To further reduce costs and secure market share, Chinese brands have partnered with transportation associations like CANACAR, offering preferential pricing to fleet operators upgrading their vehicles. This strategy has raised concerns that these companies are creating a captive market through heavily discounted deals.
ANPACT emphasized that it supports healthy competition but insists the Mexican government enforce standard regulations for all manufacturers. The association particularly criticized tariff exemptions granted to Chinese manufacturers with assembly plants in Mexico. These plants mainly assemble trucks from imported parts rather than producing vehicles with substantial local content, allowing them to bypass tariffs and offer lower prices than domestic trucks.
Despite these challenges, Arzate noted some progress. “There are signs we are achieving a level playing field, especially as all vehicles coming from China must now pay the applicable tariffs,” he said.
Mexico became the world’s leading destination for Chinese vehicles in 2025, surpassing Russia, according to the China Passenger Car Association. Although Chinese vehicles face tariffs of up to 20% in Mexico, this is low compared with the 100% tariffs imposed by the United States on Chinese electric vehicles, along with a ban on most cars with software developed in China.

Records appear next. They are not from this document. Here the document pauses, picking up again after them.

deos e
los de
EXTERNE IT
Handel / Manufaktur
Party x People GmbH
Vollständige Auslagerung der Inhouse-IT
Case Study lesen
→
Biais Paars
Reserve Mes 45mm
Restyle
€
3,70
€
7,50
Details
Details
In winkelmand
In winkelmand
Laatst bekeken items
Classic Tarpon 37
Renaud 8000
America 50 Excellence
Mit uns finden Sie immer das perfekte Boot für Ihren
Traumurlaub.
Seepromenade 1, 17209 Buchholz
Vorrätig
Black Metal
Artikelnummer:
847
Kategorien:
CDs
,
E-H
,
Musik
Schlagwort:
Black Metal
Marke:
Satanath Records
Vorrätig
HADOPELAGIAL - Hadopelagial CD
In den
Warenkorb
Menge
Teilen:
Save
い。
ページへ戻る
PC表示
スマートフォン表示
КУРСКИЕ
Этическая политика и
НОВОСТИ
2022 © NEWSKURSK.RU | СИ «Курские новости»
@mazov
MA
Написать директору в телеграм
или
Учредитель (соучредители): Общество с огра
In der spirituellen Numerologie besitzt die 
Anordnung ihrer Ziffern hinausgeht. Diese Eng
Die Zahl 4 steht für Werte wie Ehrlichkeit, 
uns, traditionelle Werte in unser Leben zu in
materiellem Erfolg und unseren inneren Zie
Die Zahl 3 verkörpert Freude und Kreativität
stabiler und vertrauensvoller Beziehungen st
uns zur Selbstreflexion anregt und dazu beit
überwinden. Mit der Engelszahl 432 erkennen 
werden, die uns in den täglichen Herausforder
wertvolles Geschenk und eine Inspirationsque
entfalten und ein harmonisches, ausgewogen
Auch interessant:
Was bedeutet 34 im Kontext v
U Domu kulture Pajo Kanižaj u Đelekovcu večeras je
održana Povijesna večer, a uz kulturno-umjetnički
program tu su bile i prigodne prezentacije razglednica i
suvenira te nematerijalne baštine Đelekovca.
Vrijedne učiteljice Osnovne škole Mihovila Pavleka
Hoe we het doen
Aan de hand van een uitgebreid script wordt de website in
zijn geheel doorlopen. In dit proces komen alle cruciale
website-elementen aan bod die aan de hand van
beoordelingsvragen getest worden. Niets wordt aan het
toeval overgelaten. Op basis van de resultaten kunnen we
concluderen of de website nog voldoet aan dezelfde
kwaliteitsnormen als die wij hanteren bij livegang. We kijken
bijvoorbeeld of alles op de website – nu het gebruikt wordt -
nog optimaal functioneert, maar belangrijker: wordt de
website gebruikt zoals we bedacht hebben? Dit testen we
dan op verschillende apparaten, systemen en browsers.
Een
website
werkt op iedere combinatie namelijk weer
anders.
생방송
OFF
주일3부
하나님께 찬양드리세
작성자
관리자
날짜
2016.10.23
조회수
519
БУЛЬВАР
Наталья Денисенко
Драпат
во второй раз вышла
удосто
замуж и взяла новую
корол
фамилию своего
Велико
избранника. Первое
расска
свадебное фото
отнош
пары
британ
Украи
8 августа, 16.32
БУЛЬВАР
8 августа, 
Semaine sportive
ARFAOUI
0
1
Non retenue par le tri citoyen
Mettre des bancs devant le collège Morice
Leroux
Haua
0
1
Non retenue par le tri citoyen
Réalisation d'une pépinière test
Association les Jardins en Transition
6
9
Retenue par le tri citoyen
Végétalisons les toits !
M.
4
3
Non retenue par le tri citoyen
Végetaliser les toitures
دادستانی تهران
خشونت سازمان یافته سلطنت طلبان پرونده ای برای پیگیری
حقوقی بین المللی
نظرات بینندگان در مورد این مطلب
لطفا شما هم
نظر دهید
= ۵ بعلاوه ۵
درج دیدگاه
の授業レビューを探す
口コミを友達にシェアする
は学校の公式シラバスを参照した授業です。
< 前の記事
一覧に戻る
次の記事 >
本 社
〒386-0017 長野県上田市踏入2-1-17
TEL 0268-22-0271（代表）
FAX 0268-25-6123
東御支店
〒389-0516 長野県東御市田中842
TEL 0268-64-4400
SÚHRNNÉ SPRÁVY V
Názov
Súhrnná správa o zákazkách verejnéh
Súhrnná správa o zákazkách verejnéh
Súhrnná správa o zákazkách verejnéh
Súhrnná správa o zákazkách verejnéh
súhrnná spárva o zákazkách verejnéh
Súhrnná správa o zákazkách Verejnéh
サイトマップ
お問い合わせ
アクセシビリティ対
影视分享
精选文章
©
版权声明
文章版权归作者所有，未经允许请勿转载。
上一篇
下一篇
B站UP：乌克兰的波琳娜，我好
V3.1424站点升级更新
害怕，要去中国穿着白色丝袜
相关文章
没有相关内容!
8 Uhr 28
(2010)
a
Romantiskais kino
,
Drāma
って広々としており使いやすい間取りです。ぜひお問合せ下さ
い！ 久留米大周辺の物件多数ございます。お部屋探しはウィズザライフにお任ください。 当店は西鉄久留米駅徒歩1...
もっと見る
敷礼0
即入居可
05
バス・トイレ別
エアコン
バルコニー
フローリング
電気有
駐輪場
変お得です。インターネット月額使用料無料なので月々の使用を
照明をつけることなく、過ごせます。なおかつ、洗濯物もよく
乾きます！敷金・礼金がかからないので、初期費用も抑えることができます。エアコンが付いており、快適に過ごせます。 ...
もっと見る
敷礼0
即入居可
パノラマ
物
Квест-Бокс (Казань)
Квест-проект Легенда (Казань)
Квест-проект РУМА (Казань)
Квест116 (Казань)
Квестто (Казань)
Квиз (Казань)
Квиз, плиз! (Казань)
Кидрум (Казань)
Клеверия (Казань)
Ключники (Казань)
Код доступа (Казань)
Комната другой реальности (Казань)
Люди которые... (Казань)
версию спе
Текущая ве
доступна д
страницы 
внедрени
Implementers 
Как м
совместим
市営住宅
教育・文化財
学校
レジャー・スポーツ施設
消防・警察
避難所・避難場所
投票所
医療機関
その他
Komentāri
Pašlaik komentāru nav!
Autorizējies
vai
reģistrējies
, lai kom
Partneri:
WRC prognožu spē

The surge of Chinese vehicles has sparked debate over the impact on local industries and trade relations with China and the United States.
President Claudia Sheinbaum has explored strategies to reduce Mexico’s budget deficit, which reached its highest level since the 1980s in 2024 due in part to major government spending on flagship projects under former President López Obrador. Potential measures include increasing tariffs on Chinese imports to boost revenue. At the same time, her administration is strengthening the domestic industry through Plan México, which focuses on industrial parks and public investment projects aimed at stimulating growth in a volatile trade environment.